Chicago Cardinal in Hospital with Flu-Like Symptoms

Cardinal George was admitted last Friday, after physicians found during a routine checkup that he was dehydrated.

Cardinal Francis George of Chicago speaks at a news conference in Rome on Feb. 27, 2013.
Cardinal Francis George of Chicago speaks at a news conference in Rome on Feb. 27, 2013. (photo: Paolo Tiranti/CNA)

CHICAGO — Cardinal Francis George of Chicago has been in the hospital at Loyola University Medical Center since Friday, after physicians found during a routine checkup that he was dehydrated.

“Cardinal George is expected to be released from the hospital later this week,” the Chicago Archdiocese said March 18.

“He asks that people continue to pray for him as he continues to keep people in his prayers.”

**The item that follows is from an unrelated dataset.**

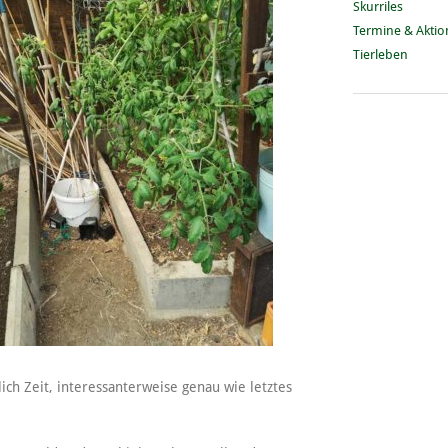
Skurriles
Termine & Akti
Tierleben
ich Zeit, interessanterweise genau wie letztes
.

He is being treated with an antibiotic and is receiving intravenous fluids.

Earlier in the month, he announced to his local Church that cancer in his right kidney, which had been dormant for more than a year, is “showing signs of new activity.”

“While I am not experiencing symptoms of cancer at this time, this is a difficult form of the disease, and it will most probably eventually be the cause of my death,” he wrote in his most recent column for the Catholic New World archdiocesan paper.

He was advised to enter into an aggressive round of chemotherapy that will take place over the next two months.

The 77-year-old cardinal underwent a medical procedure August 2012 that discovered cancerous cells in his kidney and in a nodule that was removed from his liver.

In his column, Cardinal George also said: “I imagine this news will increase speculation about my retirement.” However, the “only certainty is that no one knows when that will be, except perhaps the Holy Father, and he hasn't told me.”

“In the meantime, Lent gives me a chance to evaluate not only my life of union with the Lord, but also my life and actions here as archbishop of Chicago.”

Cardinal George was born in Chicago in 1937, and in 1963, he was ordained a priest of the Oblates of Mary Immaculate.

He was consecrated a bishop in 1990, serving as bishop of Yakima, Wash., and archbishop of Portland in Oregon before his 1997 appointment to the Archdiocese of Chicago.